[Records from a collection]

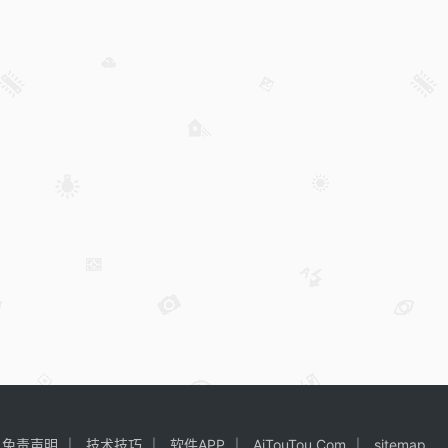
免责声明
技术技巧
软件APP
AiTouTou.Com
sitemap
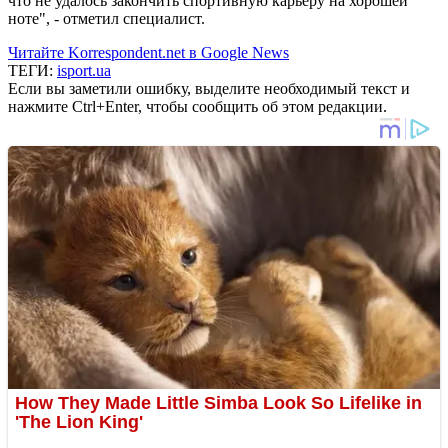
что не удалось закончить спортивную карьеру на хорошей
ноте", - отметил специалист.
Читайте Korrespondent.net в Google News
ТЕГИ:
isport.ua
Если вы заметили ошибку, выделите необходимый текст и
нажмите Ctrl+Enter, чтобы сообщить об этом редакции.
---
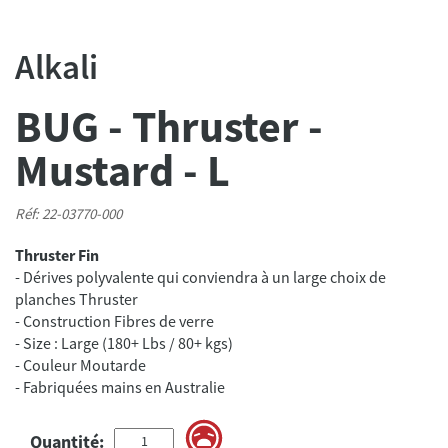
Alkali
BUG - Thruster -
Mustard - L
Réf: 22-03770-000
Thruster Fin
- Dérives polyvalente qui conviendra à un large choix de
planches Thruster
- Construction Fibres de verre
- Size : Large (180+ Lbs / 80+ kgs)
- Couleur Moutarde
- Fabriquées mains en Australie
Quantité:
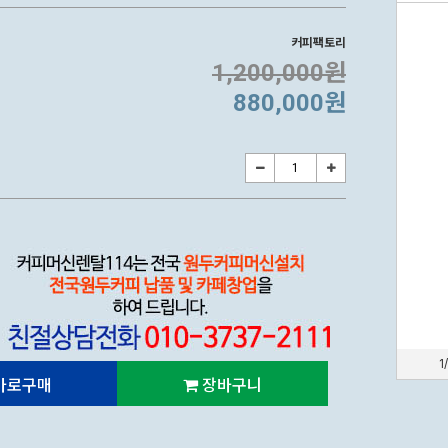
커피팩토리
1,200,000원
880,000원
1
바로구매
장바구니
--
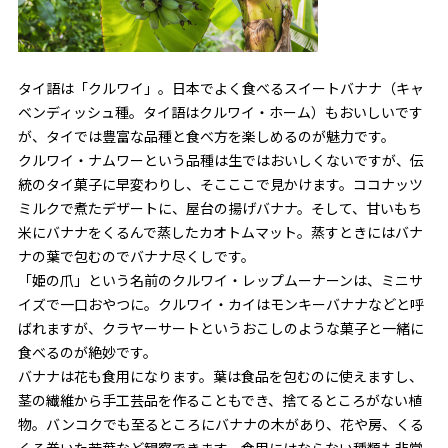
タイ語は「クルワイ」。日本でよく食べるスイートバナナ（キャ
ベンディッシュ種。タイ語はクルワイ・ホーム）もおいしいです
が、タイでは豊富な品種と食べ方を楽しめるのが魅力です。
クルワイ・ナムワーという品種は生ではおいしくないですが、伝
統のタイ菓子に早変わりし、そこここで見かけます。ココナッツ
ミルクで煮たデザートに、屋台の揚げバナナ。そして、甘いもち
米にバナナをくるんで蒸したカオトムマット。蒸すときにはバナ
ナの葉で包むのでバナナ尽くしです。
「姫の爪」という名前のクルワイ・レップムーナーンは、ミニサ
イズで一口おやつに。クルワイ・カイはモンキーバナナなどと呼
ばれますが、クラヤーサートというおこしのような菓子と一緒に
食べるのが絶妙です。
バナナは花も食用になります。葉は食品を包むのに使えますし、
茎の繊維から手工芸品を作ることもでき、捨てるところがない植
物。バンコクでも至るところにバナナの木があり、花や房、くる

• **Directions for this task**
In the entries above, which lines hold the word "Thruster"? Copy them out.

• **Your response**
BUG - Thruster -
Thruster Fin
planches Thruster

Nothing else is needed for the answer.